What to produce
The goal is an unaltered copy of the records below, minus any images.

(Stored data entries)
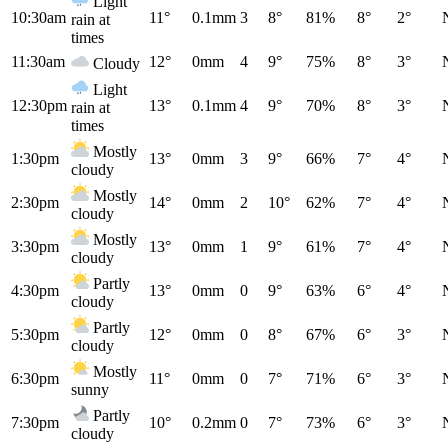
Light
10:30am
11°
0.1mm
3
8°
81%
8°
2°
rain at
times
11:30am
12°
0mm
4
9°
75%
8°
3°
Cloudy
Light
12:30pm
13°
0.1mm
4
9°
70%
8°
3°
rain at
times
Mostly
1:30pm
13°
0mm
3
9°
66%
7°
4°
cloudy
Mostly
2:30pm
14°
0mm
2
10°
62%
7°
4°
cloudy
Mostly
3:30pm
13°
0mm
1
9°
61%
7°
4°
cloudy
Partly
4:30pm
13°
0mm
0
9°
63%
6°
4°
cloudy
Partly
5:30pm
12°
0mm
0
8°
67%
6°
3°
cloudy
Mostly
6:30pm
11°
0mm
0
7°
71%
6°
3°
sunny
Partly
7:30pm
10°
0.2mm
0
7°
73%
6°
3°
cloudy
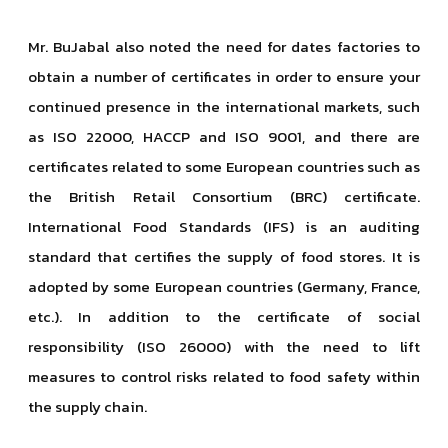
Mr. BuJabal also noted the need for dates factories to
obtain a number of certificates in order to ensure your
continued presence in the international markets, such
as ISO 22000, HACCP and ISO 9001, and there are
certificates related to some European countries such as
the British Retail Consortium (BRC) certificate.
International Food Standards (IFS) is an auditing
standard that certifies the supply of food stores. It is
adopted by some European countries (Germany, France,
etc.). In addition to the certificate of social
responsibility (ISO 26000) with the need to lift
measures to control risks related to food safety within
the supply chain.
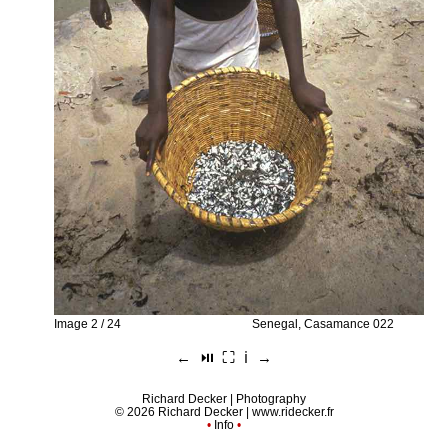
Image 2 / 24
Senegal, Casamance 022
←
⏯︎
⛶
ℹ︎
→
Richard Decker | Photography
© 2026 Richard Decker |
www.ridecker.fr
•
Info
•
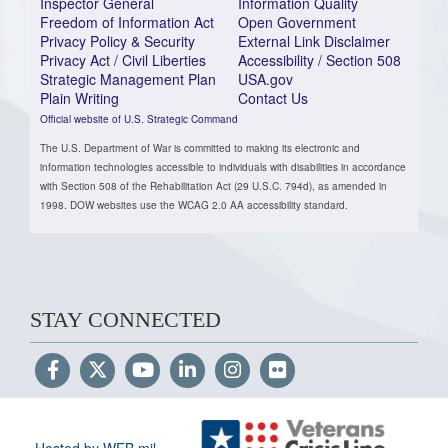
Inspector General
Information Quality
Freedom of Information Act
Open Government
Privacy Policy & Security
External Link Disclaimer
Privacy Act / Civil Liberties
Accessibility / Section 508
Strategic Management Plan
USA.gov
Plain Writing
Contact Us
Official website of U.S. Strategic Command
The U.S. Department of War is committed to making its electronic and
information technologies accessible to individuals with disabilities in accordance
with Section 508 of the Rehabilitation Act (29 U.S.C. 794d), as amended in
1998. DOW websites use the WCAG 2.0 AA accessibility standard.
STAY CONNECTED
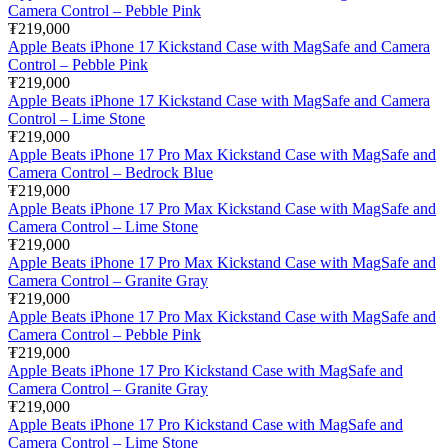
Camera Control – Pebble Pink
₮219,000
Apple Beats iPhone 17 Kickstand Case with MagSafe and Camera
Control – Pebble Pink
₮219,000
Apple Beats iPhone 17 Kickstand Case with MagSafe and Camera
Control – Lime Stone
₮219,000
Apple Beats iPhone 17 Pro Max Kickstand Case with MagSafe and
Camera Control – Bedrock Blue
₮219,000
Apple Beats iPhone 17 Pro Max Kickstand Case with MagSafe and
Camera Control – Lime Stone
₮219,000
Apple Beats iPhone 17 Pro Max Kickstand Case with MagSafe and
Camera Control – Granite Gray
₮219,000
Apple Beats iPhone 17 Pro Max Kickstand Case with MagSafe and
Camera Control – Pebble Pink
₮219,000
Apple Beats iPhone 17 Pro Kickstand Case with MagSafe and
Camera Control – Granite Gray
₮219,000
Apple Beats iPhone 17 Pro Kickstand Case with MagSafe and
Camera Control – Lime Stone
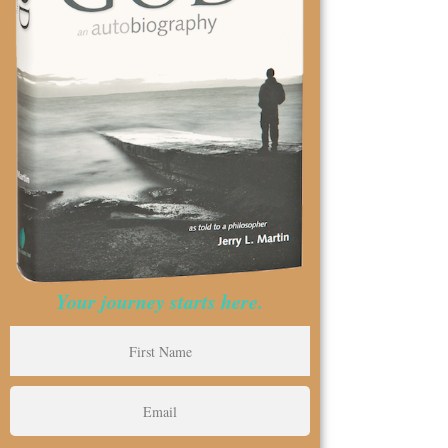
Your journey starts here.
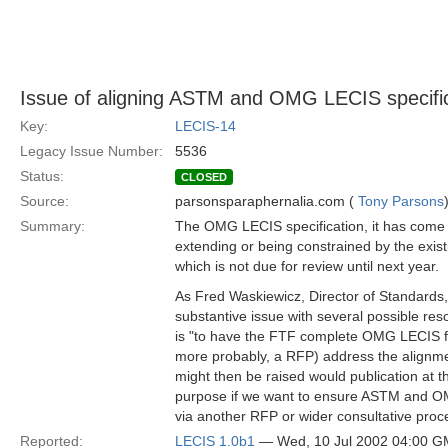
Issue of aligning ASTM and OMG LECIS specifi
Key:
LECIS-14
Legacy Issue Number:
5536
Status:
CLOSED
Source:
parsonsparaphernalia.com (
Tony Parsons
Summary:
The OMG LECIS specification, it has come to
extending or being constrained by the exis
which is not due for review until next year.
As Fred Waskiewicz, Director of Standards, 
substantive issue with several possible res
is "to have the FTF complete OMG LECIS f
more probably, a RFP) address the alignme
might then be raised would publication at t
purpose if we want to ensure ASTM and OM
via another RFP or wider consultative proc
Reported:
LECIS 1.0b1
— Wed, 10 Jul 2002 04:00 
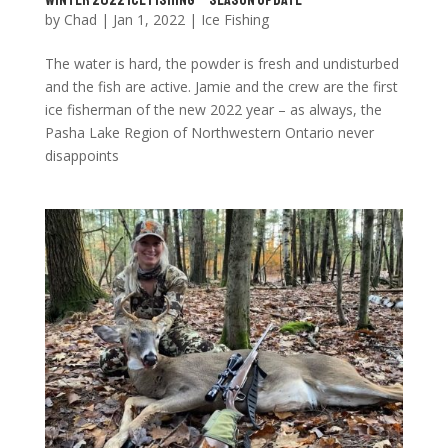
by
Chad
|
Jan 1, 2022
|
Ice Fishing
The water is hard, the powder is fresh and undisturbed
and the fish are active. Jamie and the crew are the first
ice fisherman of the new 2022 year – as always, the
Pasha Lake Region of Northwestern Ontario never
disappoints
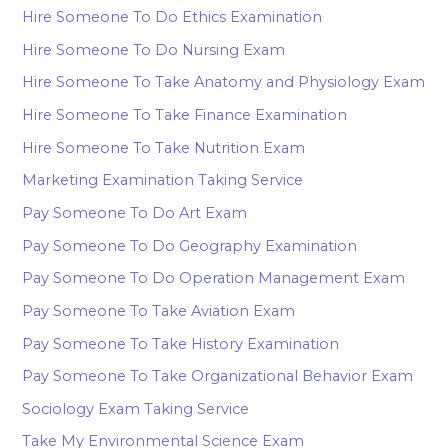
Hire Someone To Do Ethics Examination
Hire Someone To Do Nursing Exam
Hire Someone To Take Anatomy and Physiology Exam
Hire Someone To Take Finance Examination
Hire Someone To Take Nutrition Exam
Marketing Examination Taking Service
Pay Someone To Do Art Exam
Pay Someone To Do Geography Examination
Pay Someone To Do Operation Management Exam
Pay Someone To Take Aviation Exam
Pay Someone To Take History Examination
Pay Someone To Take Organizational Behavior Exam
Sociology Exam Taking Service
Take My Environmental Science Exam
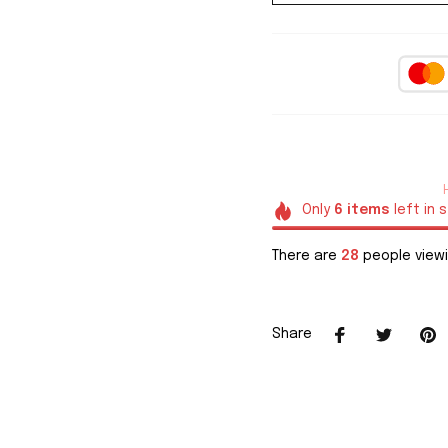
Only
6
items
left in 
There are
28
people viewi
Share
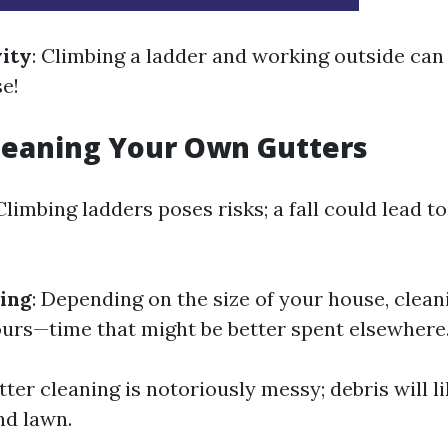
vity
: Climbing a ladder and working outside can
se!
leaning Your Own Gutters
 Climbing ladders poses risks; a fall could lead t
ing
: Depending on the size of your house, clean
ours—time that might be better spent elsewhere
tter cleaning is notoriously messy; debris will l
nd lawn.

Task output
Light
10:30am
11°
0.1mm
3
8°
81%
8°
2°
rain at
times
11:30am
12°
0mm
4
9°
75%
8°
3°
Cloudy
Light
12:30pm
13°
0.1mm
4
9°
70%
8°
3°
rain at
times
Mostly
1:30pm
13°
0mm
3
9°
66%
7°
4°
cloudy
Mostly
2:30pm
14°
0mm
2
10°
62%
7°
4°
cloudy
Mostly
3:30pm
13°
0mm
1
9°
61%
7°
4°
cloudy
Partly
4:30pm
13°
0mm
0
9°
63%
6°
4°
cloudy
Partly
5:30pm
12°
0mm
0
8°
67%
6°
3°
cloudy
Mostly
6:30pm
11°
0mm
0
7°
71%
6°
3°
sunny
Partly
7:30pm
10°
0.2mm
0
7°
73%
6°
3°
cloudy
Mr. BuJabal also noted the need for dates factories to
obtain a number of certificates in order to ensure your
continued presence in the international markets, such
as ISO 22000, HACCP and ISO 9001, and there are
certificates related to some European countries such as
the British Retail Consortium (BRC) certificate.
International Food Standards (IFS) is an auditing
standard that certifies the supply of food stores. It is
adopted by some European countries (Germany, France,
etc.). In addition to the certificate of social
responsibility (ISO 26000) with the need to lift
measures to control risks related to food safety within
the supply chain.
Image 2 / 24
Senegal, Casamance 022
←
⏯︎
⛶
ℹ︎
→
Richard Decker | Photography
© 2026 Richard Decker |
www.ridecker.fr
•
Info
•
Inspector General
Information Quality
Freedom of Information Act
Open Government
Privacy Policy & Security
External Link Disclaimer
Privacy Act / Civil Liberties
Accessibility / Section 508
Strategic Management Plan
USA.gov
Plain Writing
Contact Us
Official website of U.S. Strategic Command
The U.S. Department of War is committed to making its electronic and
information technologies accessible to individuals with disabilities in accordance
with Section 508 of the Rehabilitation Act (29 U.S.C. 794d), as amended in
1998. DOW websites use the WCAG 2.0 AA accessibility standard.
STAY CONNECTED
Camera Control – Pebble Pink
₮219,000
Apple Beats iPhone 17 Kickstand Case with MagSafe and Camera
Control – Pebble Pink
₮219,000
Apple Beats iPhone 17 Kickstand Case with MagSafe and Camera
Control – Lime Stone
₮219,000
Apple Beats iPhone 17 Pro Max Kickstand Case with MagSafe and
Camera Control – Bedrock Blue
₮219,000
Apple Beats iPhone 17 Pro Max Kickstand Case with MagSafe and
Camera Control – Lime Stone
₮219,000
Apple Beats iPhone 17 Pro Max Kickstand Case with MagSafe and
Camera Control – Granite Gray
₮219,000
Apple Beats iPhone 17 Pro Max Kickstand Case with MagSafe and
Camera Control – Pebble Pink
₮219,000
Apple Beats iPhone 17 Pro Kickstand Case with MagSafe and
Camera Control – Granite Gray
₮219,000
Apple Beats iPhone 17 Pro Kickstand Case with MagSafe and
Camera Control – Lime Stone
Your journey starts here.
Issue of aligning ASTM and OMG LECIS specifi
Key:
LECIS-14
Legacy Issue Number:
5536
Status:
CLOSED
Source:
parsonsparaphernalia.com (
Tony Parsons
Summary:
The OMG LECIS specification, it has come to
extending or being constrained by the exis
which is not due for review until next year.
As Fred Waskiewicz, Director of Standards, 
substantive issue with several possible res
is "to have the FTF complete OMG LECIS f
more probably, a RFP) address the alignme
might then be raised would publication at t
purpose if we want to ensure ASTM and OM
via another RFP or wider consultative proc
Reported:
LECIS 1.0b1
— Wed, 10 Jul 2002 04:00 
by
Chad
|
Jan 1, 2022
|
Ice Fishing
The water is hard, the powder is fresh and undisturbed
and the fish are active. Jamie and the crew are the first
ice fisherman of the new 2022 year – as always, the
Pasha Lake Region of Northwestern Ontario never
disappoints
Hire Someone To Do Ethics Examination
Hire Someone To Do Nursing Exam
Hire Someone To Take Anatomy and Physiology Exam
Hire Someone To Take Finance Examination
Hire Someone To Take Nutrition Exam
Marketing Examination Taking Service
Pay Someone To Do Art Exam
Pay Someone To Do Geography Examination
Pay Someone To Do Operation Management Exam
Pay Someone To Take Aviation Exam
Pay Someone To Take History Examination
Pay Someone To Take Organizational Behavior Exam
Sociology Exam Taking Service
Take My Environmental Science Exam
Only
6
items
left in 
There are
28
people viewi
Share
vity
: Climbing a ladder and working outside can
se!
leaning Your Own Gutters
 Climbing ladders poses risks; a fall could lead t
ing
: Depending on the size of your house, clean
ours—time that might be better spent elsewhere
tter cleaning is notoriously messy; debris will l
nd lawn.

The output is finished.